Gevolgtrekking

Gevolgtrekking is het trekken van conclusies op basis van reeds bestaande kennis. Binnen de wetenschap wordt de gevolgtrekking in verschillende vakken bestudeerd:

  • De cognitieve psychologie bestudeert hoe mensen conclusies trekken.
  • De logica bestudeert de wetten van de logische gevolgtrekking.
  • De statistiek heeft formele regels ontwikkeld om conclusies te trekken uit kwantitatieve data.
  • In de kunstmatige intelligentie ontwikkelen wetenschappers geautomatiseerde besluitvormingssystemen.

Het begrip "gevolgtrekking" heeft in de logica twee onderling samenhangende betekenissen.

  • Een gevolgtrekking is ten eerste een taalconstructie, die bestaat uit een reeks uitspraken — de premissen of aannames (bijvoorbeeld wetenschappelijke hypotheses) — en een conclusie. Een dergelijke constructie noemt men ook wel een logische inductie of een argument.
  • In engere zin staat het woord "gevolgtrekking" alleen voor het tweede gedeelte van deze taalconstructie, namelijk de conclusie. In de retorica wordt met het begrip "conclusie" ook wel het afsluitende deel van de voordracht bedoeld.

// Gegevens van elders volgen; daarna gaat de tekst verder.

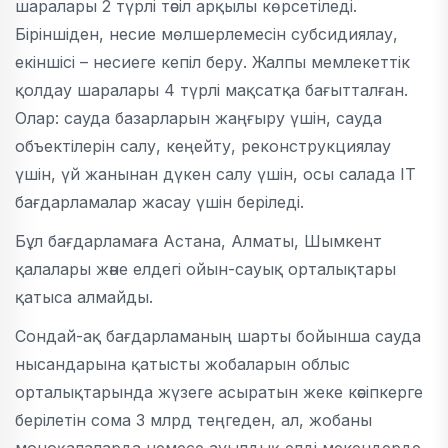
шаралары 2 түрлі тәсіл арқылы көрсетіледі.
Біріншіден, несие мөлшерлемесін субсидиялау,
екіншісі – несиеге кепіл беру. Жалпы мемлекеттік
қолдау шаралары 4 түрлі мақсатқа бағытталған.
Олар: сауда базарларын жаңғыру үшін, сауда
объектілерін салу, кеңейту, реконструкциялау
үшін, үй жанынан дүкен салу үшін, осы салада IT
бағдарламалар жасау үшін беріледі.
Бұл бағдарламаға Астана, Алматы, Шымкент
қалалары және елдегі ойын-сауық орталықтары
қатыса алмайды.
Сондай-ақ бағдарламаның шарты бойынша сауда
нысандарына қатысты жобаларын облыс
орталықтарында жүзеге асыратын жеке кәсіпкерге
берілетін сома 3 млрд теңгеден, ал, жобаны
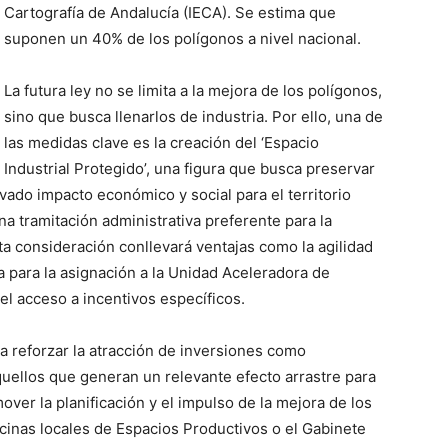
Cartografía de Andalucía (IECA). Se estima que
suponen un 40% de los polígonos a nivel nacional.
La futura ley no se limita a la mejora de los polígonos,
sino que busca llenarlos de industria. Por ello, una de
las medidas clave es la creación del ‘Espacio
Industrial Protegido’, una figura que busca preservar
evado impacto económico y social para el territorio
a tramitación administrativa preferente para la
ta consideración conllevará ventajas como la agilidad
a para la asignación a la Unidad Aceleradora de
el acceso a incentivos específicos.
ra reforzar la atracción de inversiones como
quellos que generan un relevante efecto arrastre para
ver la planificación y el impulso de la mejora de los
icinas locales de Espacios Productivos o el Gabinete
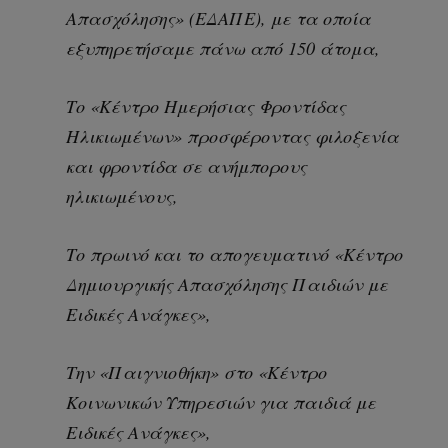
Απασχόλησης» (ΕΔΑΠΕ), με τα οποία
εξυπηρετήσαμε πάνω από 150 άτομα,
Το «Κέντρο Ημερήσιας Φροντίδας
Ηλικιωμένων» προσφέροντας φιλοξενία
και φροντίδα σε ανήμπορους
ηλικιωμένους,
Το πρωινό και το απογευματινό «Κέντρο
Δημιουργικής Απασχόλησης Παιδιών με
Ειδικές Ανάγκες»,
Την «Παιγνιοθήκη» στο «Κέντρο
Κοινωνικών Υπηρεσιών για παιδιά με
Ειδικές Ανάγκες»,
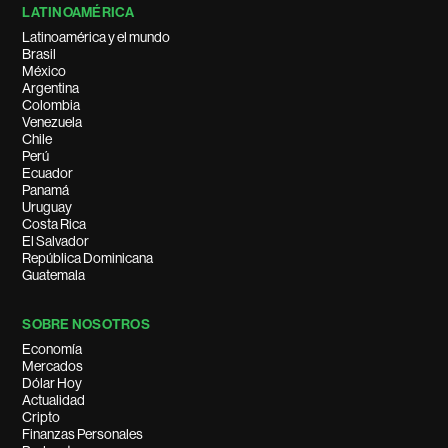
LATINOAMÉRICA
Latinoamérica y el mundo
Brasil
México
Argentina
Colombia
Venezuela
Chile
Perú
Ecuador
Panamá
Uruguay
Costa Rica
El Salvador
República Dominicana
Guatemala
SOBRE NOSOTROS
Economía
Mercados
Dólar Hoy
Actualidad
Cripto
Finanzas Personales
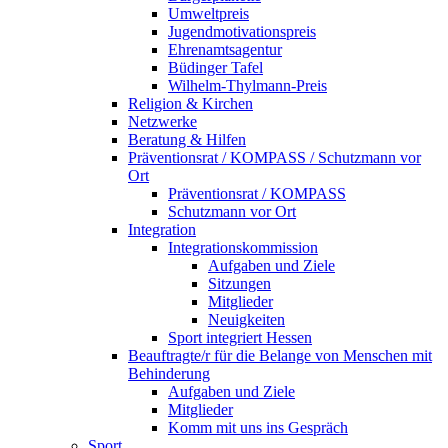
Umweltpreis
Jugendmotivationspreis
Ehrenamtsagentur
Büdinger Tafel
Wilhelm-Thylmann-Preis
Religion & Kirchen
Netzwerke
Beratung & Hilfen
Präventionsrat / KOMPASS / Schutzmann vor
Ort
Präventionsrat / KOMPASS
Schutzmann vor Ort
Integration
Integrationskommission
Aufgaben und Ziele
Sitzungen
Mitglieder
Neuigkeiten
Sport integriert Hessen
Beauftragte/r für die Belange von Menschen mit
Behinderung
Aufgaben und Ziele
Mitglieder
Komm mit uns ins Gespräch
Sport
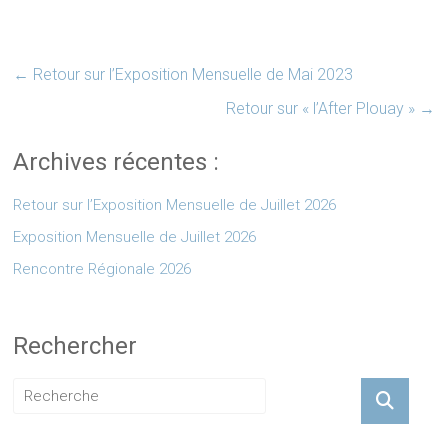
←
Retour sur l’Exposition Mensuelle de Mai 2023
Retour sur « l’After Plouay »
→
Archives récentes :
Retour sur l’Exposition Mensuelle de Juillet 2026
Exposition Mensuelle de Juillet 2026
Rencontre Régionale 2026
Rechercher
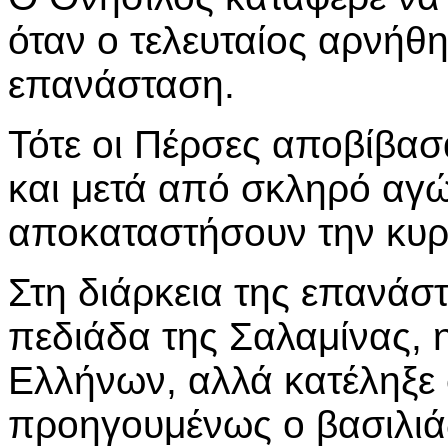
όταν ο τελευταίος αρνήθ
επανάσταση.
Τότε οι Πέρσες αποβίβα
και μετά από σκληρό αγ
αποκαταστήσουν την κυρι
Στη διάρκεια της επανάστ
πεδιάδα της Σαλαμίνας, η
Ελλήνων, αλλά κατέληξε
προηγουμένως ο βασιλιά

In de informatica en de statistiek wordt voor "gevolgtrekking" ook het woord "inferentie" gebruikt (zoals in type-inferentie), een ontlening aan het Engelse "inference".

In de geschiedenis van de filosofie komen in veel culturen al vroeg theoretische beschouwingen over de gevolgtrekking voor.

Het medisch-diagnostische handboek dat Esagil-kin-apli in de 11e eeuw voor Christus in Mesopotamië schreef, gaat uit van een logische reeks axioma's en aannames. Dit werk bevat de moderne opvatting dat, door het onderzoeken van een patiënt en zijn symptomen, de aard en de oorzaak en verdere ontwikkeling van de ziekte, en de kansen op herstel, kunnen worden vastgesteld.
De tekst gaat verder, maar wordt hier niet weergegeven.